Dingo the Dissident

THE BLOG OF DISQUIET : Qweir Notions, an uncommonplace-book from the Armpit of Diogenes, binge-thinker jottings since 2008 .

Wednesday, 24 June 2026

A strange love-poem.

Sonnet from Etienne de la Boétie 
(Esteve de La Boetiá, early 15th century)
to his soulmate (âme sœur) Michel de Montaigne,

published by Montaigne, here translated by this blogger.

Love, my liberty was struck down
and yet I didn't know how much I had thus lost,
nor did I realise in my callowness the cost
would be a bondage to which I was forever bound.

I thought that I might save myself from you somehow
through distance; only now I see
that I gain nothing by evading you
for your fine qualities are attached to me:

just as in the street a mischievous child
ties a stick to a bewildered puppy's tail
and the startled animal, by itself assailed,

turns round and round, to no avail, arse to nose,
and the pranking kids laugh as it beats itself,
unable to escape the self-inflicted blows.

*

Amour, lors que premier ma franchise* fut morte,
Combien j'avois perdu encor je ne sçavoy,
Et ne m'advisoy pas, mal sage, que j'avoy
Espousé pour jamais une prison si forte.

Je pensoy me sauver de toy en quelque sorte,
Au fort m'esloignant d'elle ; et maintenant je voy
Que je ne gaigne rien à fuir devant toy,
Car ton traict en fuyant avecques moy j'emporte.

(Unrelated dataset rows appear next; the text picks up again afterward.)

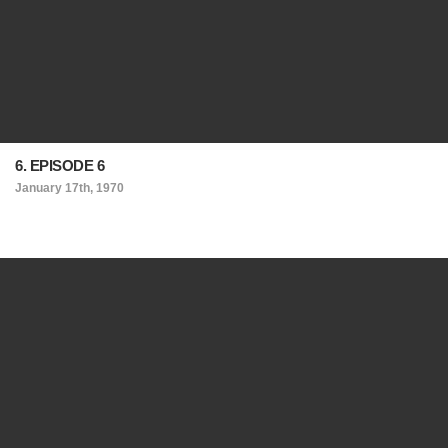
6. EPISODE 6
January 17th, 1970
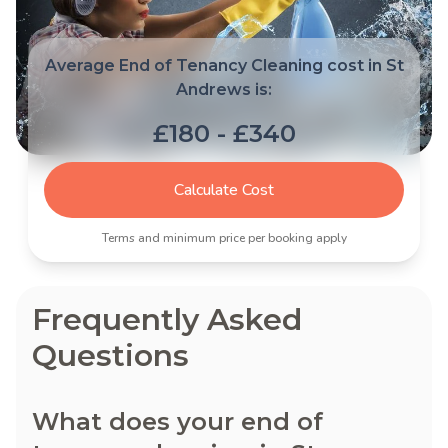
Average End of Tenancy Cleaning cost in St
Andrews is:
£180 - £340
Calculate Cost
Terms and minimum price per booking apply
Frequently Asked
Questions
What does your end of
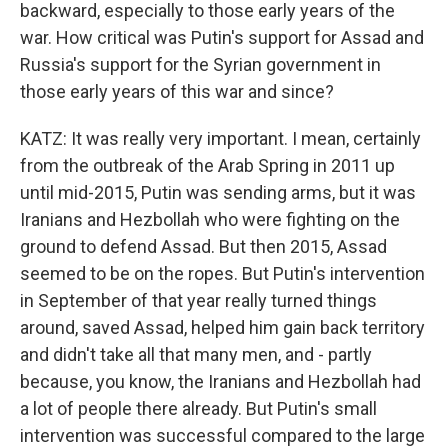
backward, especially to those early years of the
war. How critical was Putin's support for Assad and
Russia's support for the Syrian government in
those early years of this war and since?
KATZ: It was really very important. I mean, certainly
from the outbreak of the Arab Spring in 2011 up
until mid-2015, Putin was sending arms, but it was
Iranians and Hezbollah who were fighting on the
ground to defend Assad. But then 2015, Assad
seemed to be on the ropes. But Putin's intervention
in September of that year really turned things
around, saved Assad, helped him gain back territory
and didn't take all that many men, and - partly
because, you know, the Iranians and Hezbollah had
a lot of people there already. But Putin's small
intervention was successful compared to the large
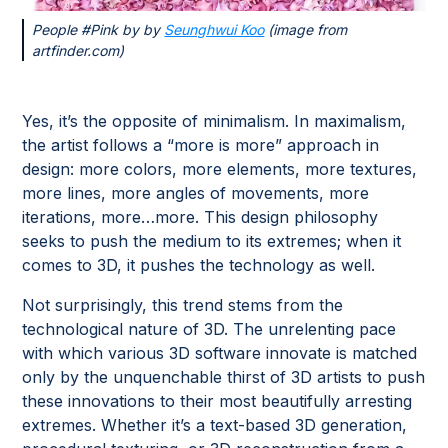
People #Pink by by
Seunghwui Koo
(image from
artfinder.com)
Yes, it’s the opposite of minimalism. In maximalism,
the artist follows a “more is more” approach in
design: more colors, more elements, more textures,
more lines, more angles of movements, more
iterations, more…more. This design philosophy
seeks to push the medium to its extremes; when it
comes to 3D, it pushes the technology as well.
Not surprisingly, this trend stems from the
technological nature of 3D. The unrelenting pace
with which various 3D software innovate is matched
only by the unquenchable thirst of 3D artists to push
these innovations to their most beautifully arresting
extremes. Whether it’s a text-based 3D generation,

Qui a veu au village un enfant enjoué,
Qui un baston derriere à un chien a noué,
Le chien d'estre battu par derriere estonné,

il se vire et se frappe, et les enfans joyeux
Rient qu'il va, qu'il vient, et fuyant parmy eulx
Ne peut fuir les coups que luymesme se donne..

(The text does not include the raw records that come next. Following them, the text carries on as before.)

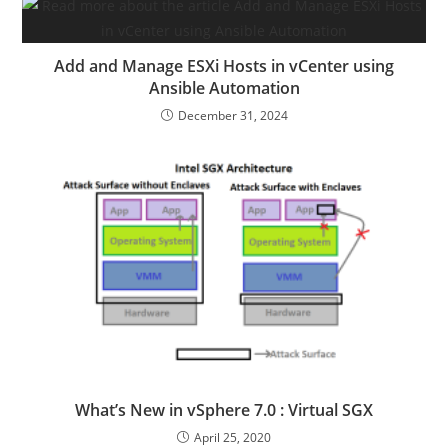
Add and Manage ESXi Hosts in vCenter using
Ansible Automation
December 31, 2024
What’s New in vSphere 7.0 : Virtual SGX
April 25, 2020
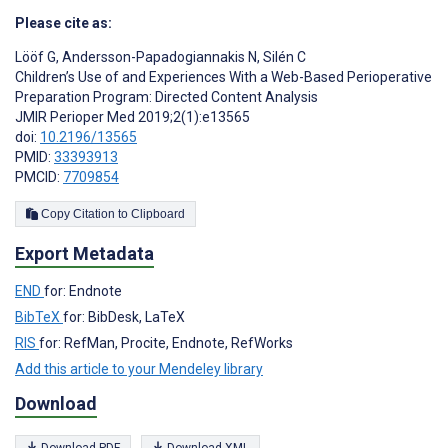
Please cite as:
Lööf G
,
Andersson-Papadogiannakis N
,
Silén C
Children’s Use of and Experiences With a Web-Based Perioperative
Preparation Program: Directed Content Analysis
JMIR Perioper Med 2019;2(1):e13565
doi:
10.2196/13565
PMID:
33393913
PMCID:
7709854
Copy Citation to Clipboard
Export Metadata
END
for: Endnote
BibTeX
for: BibDesk, LaTeX
RIS
for: RefMan, Procite, Endnote, RefWorks
Add this article to your Mendeley library
Download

*Franchise has many meanings in French, frankness amongst them, 
as well as freedom. In other sonnets he calls love poison.













On the Web I found a single rhyming translation of
another of La Boétie's many sonnets to Montaigne.
They are actually not very good, and my translation above
is probably better than the original, even with faulty rhymes.

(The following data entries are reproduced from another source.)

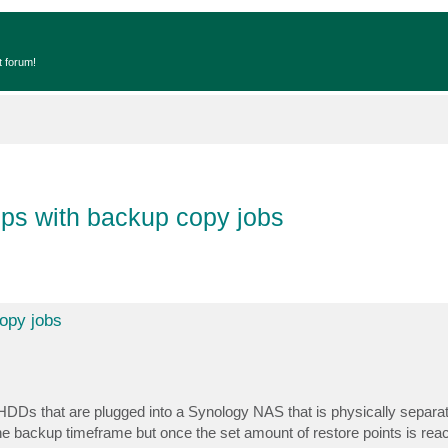
t forum!
ups with backup copy jobs
copy jobs
HDDs that are plugged into a Synology NAS that is physically separa
e backup timeframe but once the set amount of restore points is reach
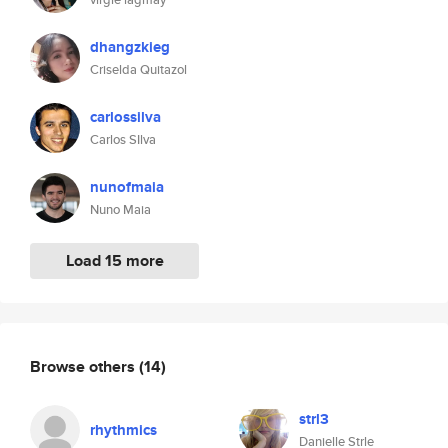
dhangzkieg
Criselda Quitazol
carlossilva
Carlos SIlva
nunofmaia
Nuno Maia
Load 15 more
Browse others
(14)
strl3
rhythmics
Danielle Strle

PARDON, Love! pardon master and lord! I vow
That of my voice, and verse, and future years,
My sobs, and sighs, my doleful cries, and fears,
Shall be no other cause, but only thou.

Alas! how vengeful fortune mocks me now!
Who late made love my mark for laugh and jeers.
Now ta'en, I yield; plain my defeat appears.
My freedom, too long kept, I disallow.

If for its sake thy conquest I delayed,
Use me no worse, thy fame thus greater made.
If thy first onset caused me not to yield,

Think that a conqueror valiant, noble, great,
More loves the captive who succumbs, though late,
And bravely fought, and stoutly kept the field.

*

PARDON AMOVR, pardon, ô Seigneur ie te voüe
Le reste de mes ans, ma voix & mes escris,
Mes sanglots, mes souspirs, mes larmes & mes cris :
Rien, rien tenir d’aucun, que de toy ie n’aduoue.

Helas comment de moy, ma fortune se ioue.
De toy n’a pas long temps, amour, ie me suis ris.
I’ay failly, ie le voy, ie me rends, ie suis pris.
I’ay trop gardé mon cœur, or ie le desadvoüe.

Si i’ay pour le garder retardé ta victoire,
Ne l’en traitte plus mal, plus grande en est ta gloire.
Et si du premier coup tu ne m’as abbatu,

Pense qu’vn bon vainqueur & nay pour estre grand,
Son nouveau prisonnier, quand vn coup il se rend,
Il prise & l’ayme mieux, s’il a bien combatu.

*

wikipedia

and: 
Montaigne and la Boétie in the Chapter on Friendship

JSTOR readable for free via https://z-library.sk/

1 comment:

Wofl said...

"If platonic love is not based on passionate feelings, how can it sublimate itself and ascend the heights ?" - Elaine Dundy, quoted in Gore Vidal's Palimpsest.